Pre-Filtering Input Data🔗

When processing an OSM file, it is often only a very small part of the objects the script really needs to see and process. Say, you are interested in the road network, then the millions of buildings in the file could easily be skipped over. This is the task of filters. They provide a fast and performance-efficient way to pre-process or skip over data before it is processed within the Python code.

How filters work🔗

Filters can be added to a FileProcessor with the with_filter() function. An arbitrary number of filters can be added to the processor. Simply call the functions as many times as needed. The filters will be executed in the order they have been added. If any of the filters marks the object for removal, the object is immediately dropped and the next object from the file is processed.

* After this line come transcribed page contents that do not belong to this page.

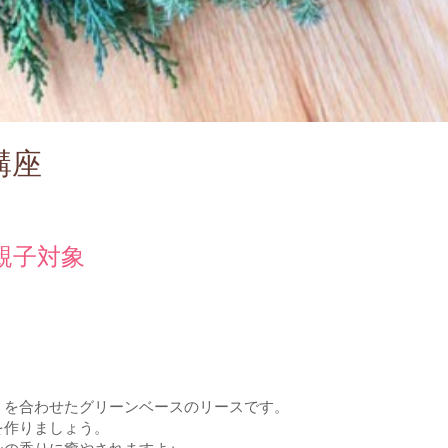
講座
親子対象
リを合わせたグリーンベースのリースです。
を作りましょう。
の香りに癒やされますよ♪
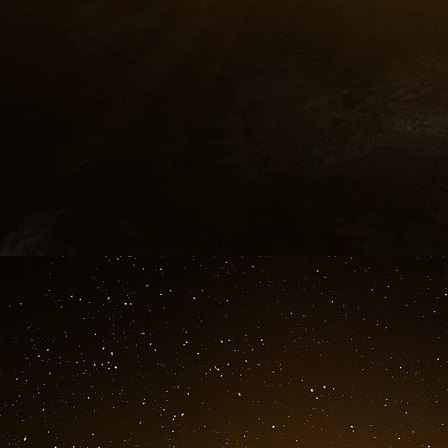
par une directive communautaire signée le 1
entrer en vigueur en 1996.
Par Gaetner Gilles, publié le 16/12/1993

Filters can have side effects. That means that a filter may add additional attributes to the OSM object it processes and these attributes will be visible for subsequent filters and in the Python processing code. For example, the GeoInterfaceFilter adds a Python __geo_interface__ attribute to the object.

Filters can be restricted to process only certain types of OSM objects. If an OSM object doesn't have the right type, the filter will be skipped over as if it wasn't defined at all. To restrict the types, call the enable_for() function.

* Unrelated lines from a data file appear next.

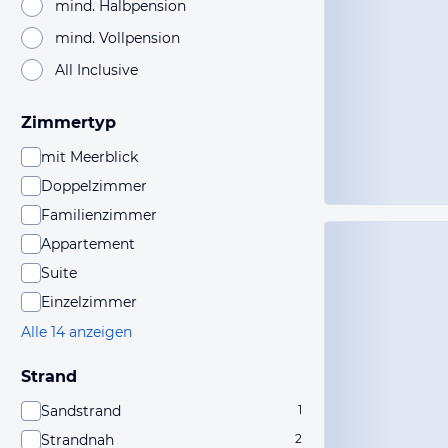
mind. Halbpension
mind. Vollpension
All Inclusive
Zimmertyp
mit Meerblick
Doppelzimmer
Familienzimmer
Appartement
Suite
Einzelzimmer
Alle 14 anzeigen
Strand
Sandstrand
1
Strandnah
2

Here is an example of a FileProcessor where only place nodes and boundary ways and relations are iterated through:

Example

fp = osmium.FileProcessor('../data/liechtenstein.osm.pbf')\
           .with_filter(osmium.filter.KeyFilter('place').enable_for(osmium.osm.NODE))\
           .with_filter(osmium.filter.KeyFilter('boundary').enable_for(osmium.osm.WAY | osmium.osm.RELATION))

Fallback Processing🔗

Once an object has been filtered, the default behaviour of the FileProcessor is to simply drop the object. Sometimes it can be useful to do something different with the object. For example, when you want to change some tags in a file and then write the data out again, then you'd usually want to filter out the objects that are not to be modified. However, you wouldn't want to drop them completely but write the unmodified object out. For such cases it is possible to set a fallback handler for filtered objects using the handler_for_filtered() function.

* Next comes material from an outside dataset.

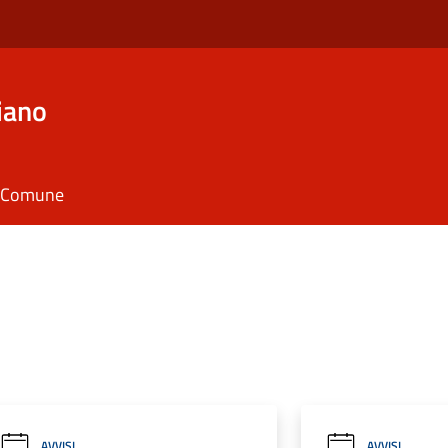
iano
il Comune
AVVISI
AVVISI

The file writer can become a fallback handler for the file processor. The next chapter Handlers will show how to write a custom handler that can be used in this function.

Built-in Filters🔗

The following section shortly describes the filters that are built into pyosmium.

EmptyTagFilter🔗

This filter removes all objects that have no tags at all. Most of the nodes in an OSM files fall under this category. So even when you don't want to apply any other filters, this one can make a huge difference in processing time:

Example

Code

print("Total number of objects:",
      sum(1 for o in osmium.FileProcessor('liechtenstein.osm.pbf')))

print("Total number of tagged objects:",
      sum(1 for o in osmium.FileProcessor('liechtenstein.osm.pbf')
                           .with_filter(osmium.filter.EmptyTagFilter())))

=== Output

Total number of objects: 340175
Total number of tagged objects: 49645

EntityFilter🔗

The Entity filter only lets through objects of the selected type:

Example

Code

print("Total number of objects:",
      sum(1 for o in osmium.FileProcessor('../data/liechtenstein.osm.pbf')))

print("Of which are nodes:",
      sum(1 for o in osmium.FileProcessor('../data/liechtenstein.osm.pbf')
                           .with_filter(osmium.filter.EntityFilter(osmium.osm.NODE))))

Output

Total number of objects: 340175
Of which are nodes: 306700

On the surface, the filter is very similar to the entity selector that can be passed to the FileProcessor. In fact, it would be much faster to count the nodes using the entity selector:

Example

print("Of which are nodes:",
      sum(1 for o in osmium.FileProcessor('../data/liechtenstein.osm.pbf', osmium.osm.NODE)))

Output

Of which are nodes: 306700

However, the two implementations use different mechanism to drop the nodes. When the entity selector in the FileProcessor is used like in the second example, then only the selected entities are read from the file. In our example, the file reader would skip over the ways and relations completely. When the entity filter is used, then the entities are only dropped when they get to the filter. Most importantly, the objects will still be visible to any filters applied before the entity filter.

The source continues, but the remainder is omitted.